───── SUPPLIED RECORDS

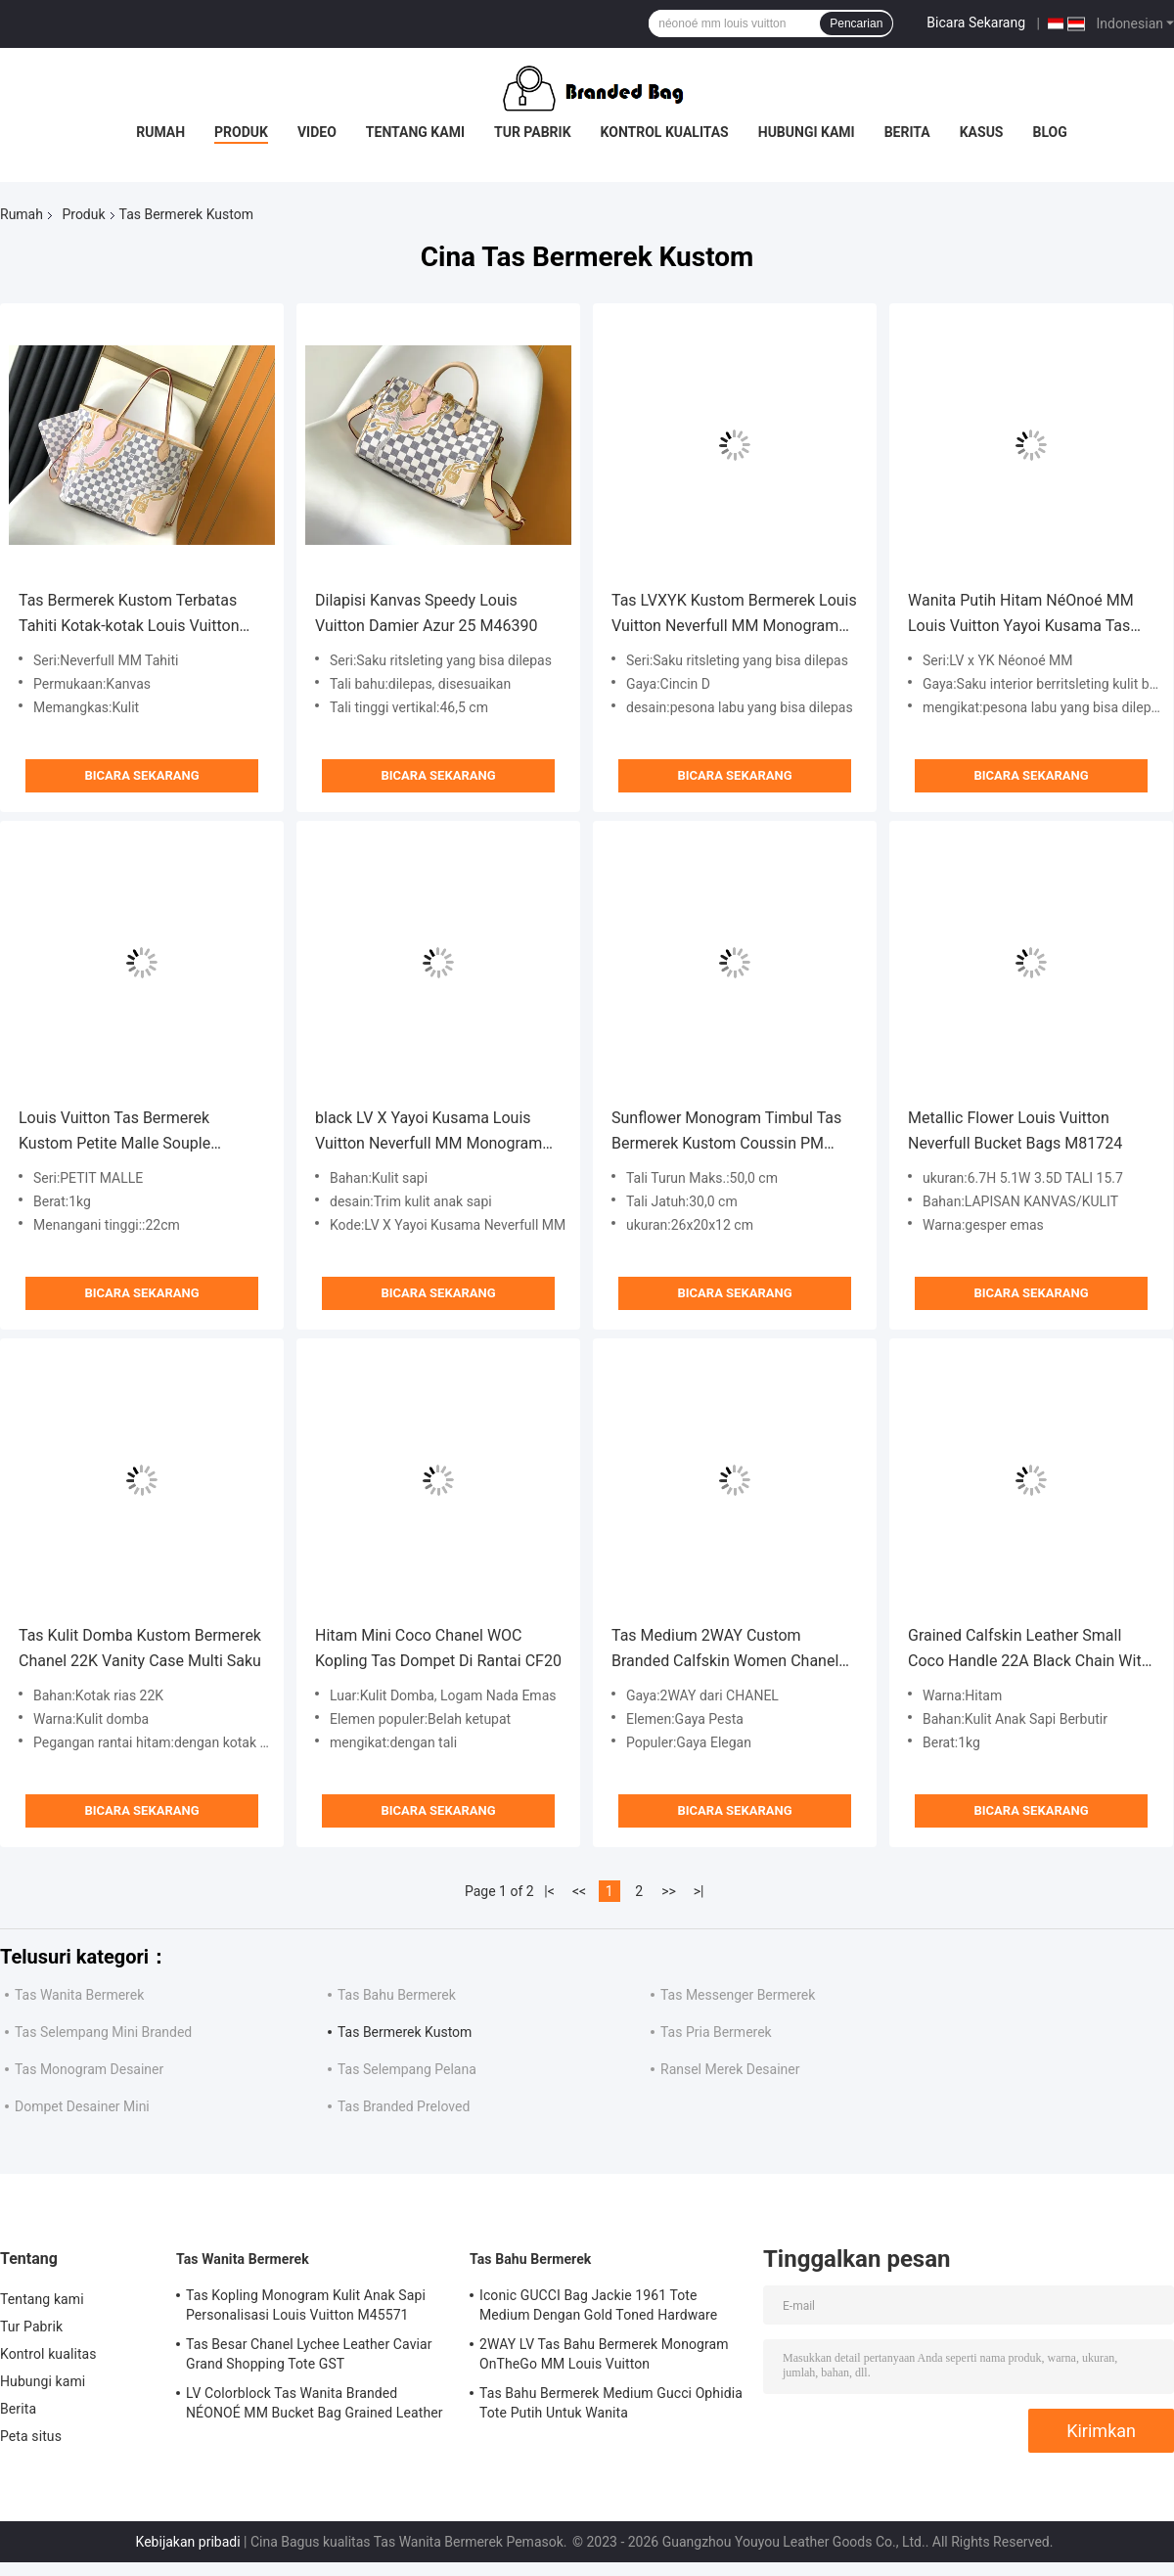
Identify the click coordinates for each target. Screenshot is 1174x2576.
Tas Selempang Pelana (407, 2069)
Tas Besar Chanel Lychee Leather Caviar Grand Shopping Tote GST (309, 2354)
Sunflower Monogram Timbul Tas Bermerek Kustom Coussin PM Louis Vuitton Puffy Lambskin (726, 1132)
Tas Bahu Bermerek (397, 1995)
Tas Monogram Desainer (89, 2069)
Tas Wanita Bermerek (79, 1995)
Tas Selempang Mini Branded (103, 2032)
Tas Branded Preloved (404, 2106)
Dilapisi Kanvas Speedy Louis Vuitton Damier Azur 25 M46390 (426, 613)
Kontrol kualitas (665, 132)
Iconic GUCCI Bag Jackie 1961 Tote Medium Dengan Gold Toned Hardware (598, 2305)
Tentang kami (415, 132)
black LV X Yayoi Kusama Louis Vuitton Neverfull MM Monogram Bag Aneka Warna (428, 1132)
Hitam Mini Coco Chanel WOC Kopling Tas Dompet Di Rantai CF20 (438, 1648)
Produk (241, 132)
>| (699, 1891)
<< (579, 1891)
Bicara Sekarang (975, 22)
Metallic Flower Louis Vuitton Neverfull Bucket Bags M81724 (1015, 1130)
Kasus (982, 132)
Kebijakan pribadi (188, 2542)
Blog (1050, 132)
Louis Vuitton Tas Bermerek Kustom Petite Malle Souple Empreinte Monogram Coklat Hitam (141, 1132)
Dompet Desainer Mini (82, 2106)
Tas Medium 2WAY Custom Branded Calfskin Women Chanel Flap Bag (724, 1650)
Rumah (160, 132)
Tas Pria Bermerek (716, 2032)
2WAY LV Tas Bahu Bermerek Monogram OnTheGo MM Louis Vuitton (604, 2354)
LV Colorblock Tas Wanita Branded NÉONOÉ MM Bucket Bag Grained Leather (314, 2402)
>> (668, 1891)
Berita (907, 132)
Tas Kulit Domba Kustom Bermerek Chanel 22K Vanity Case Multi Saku (140, 1648)
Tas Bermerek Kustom (405, 2032)
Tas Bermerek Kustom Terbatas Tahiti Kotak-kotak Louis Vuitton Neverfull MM (129, 615)
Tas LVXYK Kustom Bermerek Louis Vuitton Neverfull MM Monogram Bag (734, 615)
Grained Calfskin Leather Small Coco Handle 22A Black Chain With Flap (1029, 1650)
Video (317, 132)
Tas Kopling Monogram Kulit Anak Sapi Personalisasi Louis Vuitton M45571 (306, 2305)
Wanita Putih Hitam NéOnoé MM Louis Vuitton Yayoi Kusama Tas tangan (1021, 615)
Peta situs (31, 2436)
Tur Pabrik (532, 132)
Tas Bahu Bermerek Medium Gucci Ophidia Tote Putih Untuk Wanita (611, 2402)
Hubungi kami (806, 132)
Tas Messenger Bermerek (737, 1995)
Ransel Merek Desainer (730, 2069)
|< (549, 1891)
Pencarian (856, 23)
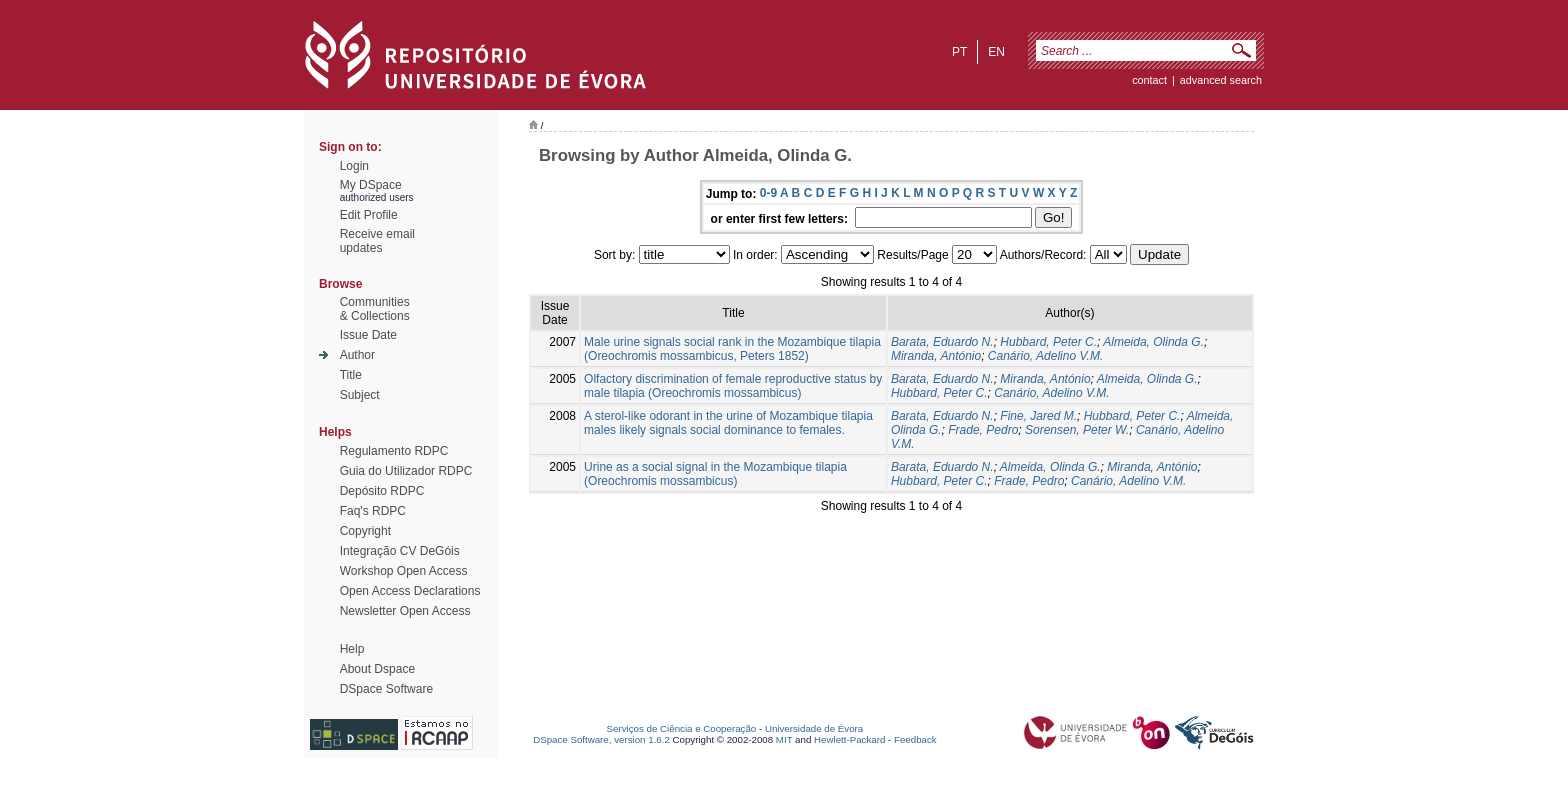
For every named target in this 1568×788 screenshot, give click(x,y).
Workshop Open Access (404, 571)
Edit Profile (369, 215)
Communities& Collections (375, 309)
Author (357, 355)
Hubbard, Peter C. (1048, 342)
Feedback (915, 739)
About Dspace (377, 669)
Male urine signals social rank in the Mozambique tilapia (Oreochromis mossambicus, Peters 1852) (732, 349)
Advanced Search (1221, 80)
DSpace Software (386, 689)
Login (354, 166)
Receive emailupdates (377, 241)
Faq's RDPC (373, 511)
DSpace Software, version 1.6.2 (601, 739)
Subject (360, 395)
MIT (784, 739)
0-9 (768, 193)
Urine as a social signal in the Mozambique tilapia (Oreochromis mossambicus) (715, 474)
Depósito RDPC (382, 491)
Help (352, 649)
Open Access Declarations (410, 591)
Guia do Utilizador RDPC (406, 471)
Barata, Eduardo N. (942, 342)
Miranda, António (936, 356)
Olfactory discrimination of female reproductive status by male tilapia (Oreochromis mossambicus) (733, 386)
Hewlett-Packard (849, 739)
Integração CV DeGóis (400, 551)
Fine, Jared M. (1038, 416)
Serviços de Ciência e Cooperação (682, 728)
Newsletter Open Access (405, 611)
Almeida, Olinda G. (1153, 342)
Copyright (365, 531)
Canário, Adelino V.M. (1045, 356)
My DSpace (371, 185)
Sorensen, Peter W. (1077, 430)
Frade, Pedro (983, 430)
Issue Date (368, 335)
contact (1149, 80)
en (996, 52)
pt (959, 52)
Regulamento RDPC (394, 451)
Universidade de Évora (814, 728)
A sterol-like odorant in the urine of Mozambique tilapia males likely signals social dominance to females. (728, 423)
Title (351, 375)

──────────

:: REQUIRED ACTION ::
What is needed is a word-for-word restatement of the entries, minus any pictures.

:: EXERCISE ANSWER ::
Identify the click coordinates for each target. Screenshot is 1174x2576.
Tas Selempang Pelana (407, 2069)
Tas Besar Chanel Lychee Leather Caviar Grand Shopping Tote GST (309, 2354)
Sunflower Monogram Timbul Tas Bermerek Kustom Coussin PM Louis Vuitton Puffy Lambskin (726, 1132)
Tas Bahu Bermerek (397, 1995)
Tas Monogram Desainer (89, 2069)
Tas Wanita Bermerek (79, 1995)
Tas Selempang Mini Branded (103, 2032)
Tas Branded Preloved (404, 2106)
Dilapisi Kanvas Speedy Louis Vuitton Damier Azur 25 M46390 (426, 613)
Kontrol kualitas (665, 132)
Iconic GUCCI Bag Jackie 1961 Tote Medium Dengan Gold Toned Hardware (598, 2305)
Tentang kami (415, 132)
black LV X Yayoi Kusama Louis Vuitton Neverfull MM Monogram Bag Aneka Warna (428, 1132)
Hitam Mini Coco Chanel WOC Kopling Tas Dompet Di Rantai CF20 (438, 1648)
Produk (241, 132)
>| (699, 1891)
<< (579, 1891)
Bicara Sekarang (975, 22)
Metallic Flower Louis Vuitton Neverfull Bucket Bags M81724 (1015, 1130)
Kasus (982, 132)
Kebijakan pribadi (188, 2542)
Blog (1050, 132)
Louis Vuitton Tas Bermerek Kustom Petite Malle Souple Empreinte Monogram Coklat Hitam (141, 1132)
Dompet Desainer Mini (82, 2106)
Tas Medium 2WAY Custom Branded Calfskin Women Chanel Flap Bag (724, 1650)
Rumah (160, 132)
Tas Pria Bermerek (716, 2032)
2WAY LV Tas Bahu Bermerek Monogram OnTheGo MM Louis Vuitton (604, 2354)
LV Colorblock Tas Wanita Branded NÉONOÉ MM Bucket Bag Grained Leather (314, 2402)
>> (668, 1891)
Berita (907, 132)
Tas Kulit Domba Kustom Bermerek Chanel 22K Vanity Case Multi Saku (140, 1648)
Tas Bermerek Kustom (405, 2032)
Tas Bermerek Kustom Terbatas Tahiti Kotak-kotak Louis Vuitton Neverfull MM (129, 615)
Tas LVXYK Kustom Bermerek Louis Vuitton Neverfull MM Monogram Bag (734, 615)
Grained Calfskin Leather Small Coco Handle 22A Black Chain With Flap (1029, 1650)
Video (317, 132)
Tas Kopling Monogram Kulit Anak Sapi Personalisasi Louis Vuitton M45571 (306, 2305)
Wanita Putih Hitam NéOnoé MM Louis Vuitton Yayoi Kusama Tas tangan (1021, 615)
Peta situs (31, 2436)
Tur Pabrik (532, 132)
Tas Bahu Bermerek Medium Gucci Ophidia Tote Putih Untuk Wanita (611, 2402)
Hubungi kami (806, 132)
Tas Messenger Bermerek (737, 1995)
Ransel Merek Desainer (730, 2069)
|< (549, 1891)
Pencarian (856, 23)
For every named target in this 1568×788 screenshot, give click(x,y).
Workshop Open Access (404, 571)
Edit Profile (369, 215)
Communities& Collections (375, 309)
Author (357, 355)
Hubbard, Peter C. (1048, 342)
Feedback (915, 739)
About Dspace (377, 669)
Male urine signals social rank in the Mozambique tilapia (Oreochromis mossambicus, Peters 1852) (732, 349)
Advanced Search (1221, 80)
DSpace Software (386, 689)
Login (354, 166)
Receive emailupdates (377, 241)
Faq's RDPC (373, 511)
DSpace Software, version 1.6.2 (601, 739)
Subject (360, 395)
MIT (784, 739)
0-9 (768, 193)
Urine as a social signal in the Mozambique tilapia (Oreochromis mossambicus) (715, 474)
Depósito RDPC (382, 491)
Help (352, 649)
Open Access Declarations (410, 591)
Guia do Utilizador RDPC (406, 471)
Barata, Eduardo N. (942, 342)
Miranda, António (936, 356)
Olfactory discrimination of female reproductive status by male tilapia (Oreochromis mossambicus) (733, 386)
Hewlett-Packard (849, 739)
Integração CV DeGóis (400, 551)
Fine, Jared M. (1038, 416)
Serviços de Ciência e Cooperação (682, 728)
Newsletter Open Access (405, 611)
Almeida, Olinda G. (1153, 342)
Copyright (365, 531)
Canário, Adelino V.M. (1045, 356)
My DSpace (371, 185)
Sorensen, Peter W. (1077, 430)
Frade, Pedro (983, 430)
Issue Date (368, 335)
contact (1149, 80)
en (996, 52)
pt (959, 52)
Regulamento RDPC (394, 451)
Universidade de Évora (814, 728)
A sterol-like odorant in the urine of Mozambique tilapia males likely signals social dominance to females. (728, 423)
Title (351, 375)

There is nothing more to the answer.